So, costing down to every single client engagement, that doesn't change how much cash is going out the door for salaries. My salary is fixed. At most accounting firms, the salaries are fixed. So, like, allocating all these costs for salaries is just insane. It doesn't give us any useful information. Anyway, I love that story about Apple.

And so, you know, the conclusion of the article is, yeah, Steve Jobs made some amazing product innovations, but that accounting change, management change could be more important because, you know, one guy can only have so many good ideas for products. But like, when you align an organization around the mission of the company, which is create a single unified experience, and that's what Apple is, right?

It's- the app store is worth nothing if you don't own an iPhone. The iPhone is worth nothing without the App Store. So, how can you divide them up and measure their profitability separately? Yeah. All right.

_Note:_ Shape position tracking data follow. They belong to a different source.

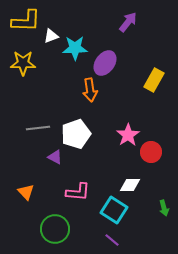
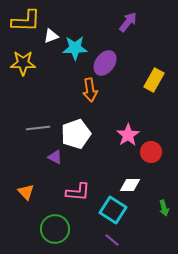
cyan square: moved 1 px left
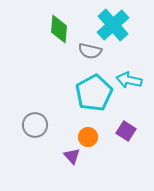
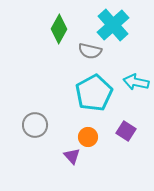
green diamond: rotated 24 degrees clockwise
cyan arrow: moved 7 px right, 2 px down
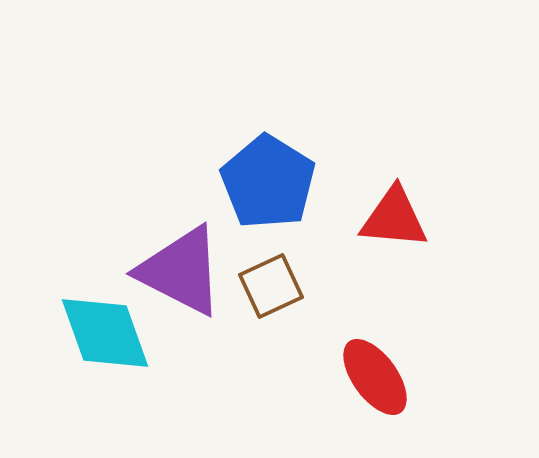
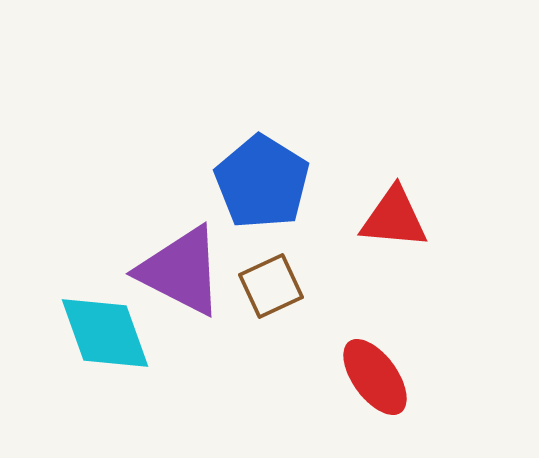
blue pentagon: moved 6 px left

David: No. I think you're really right. Like, hey, just look at the whole entire firm. And it's not these individual business units. Again, like, I made an argument against Costco. If they only- if they did just a P&L on the dairy section, they probably would‘ve killed the dairy section.

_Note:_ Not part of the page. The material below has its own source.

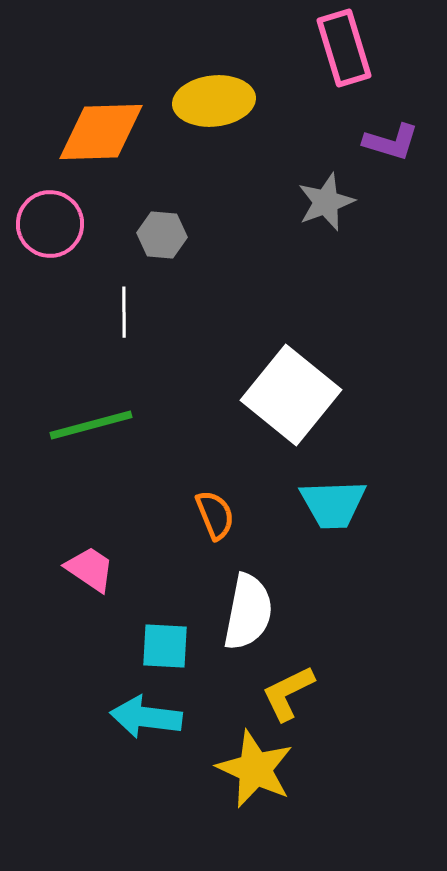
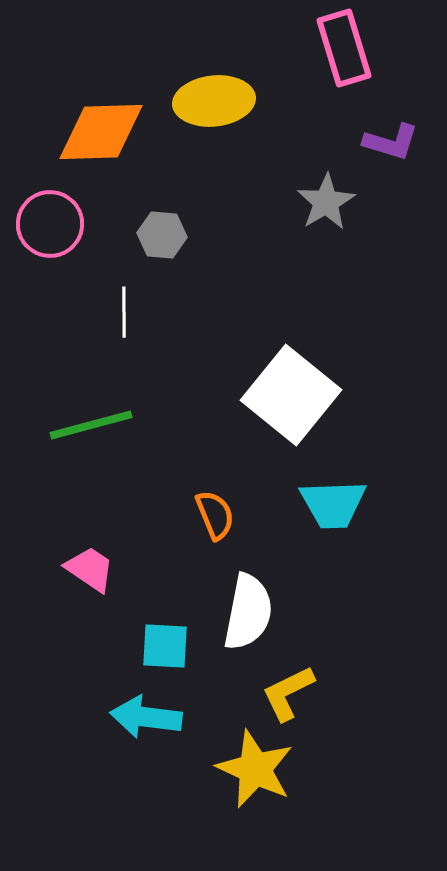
gray star: rotated 10 degrees counterclockwise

Blake: Yeah. Then people would stop coming into the store and buying stuff.

David: Store, right, yeah, yeah. It's kind of that same thing. I know we have app news. I have something that’s not app news. I don't know if we have time to do app news today. If you want to notify the authorities and let them know we're going to run long, I don't know. It's kind of up to you. How are you feeling? How's your energy?

Blake: Well, how- I'm dropping ‘cause it's Friday afternoon. But I will entertain any of your stories that you feel are especially relevant, that you want to get off your chest.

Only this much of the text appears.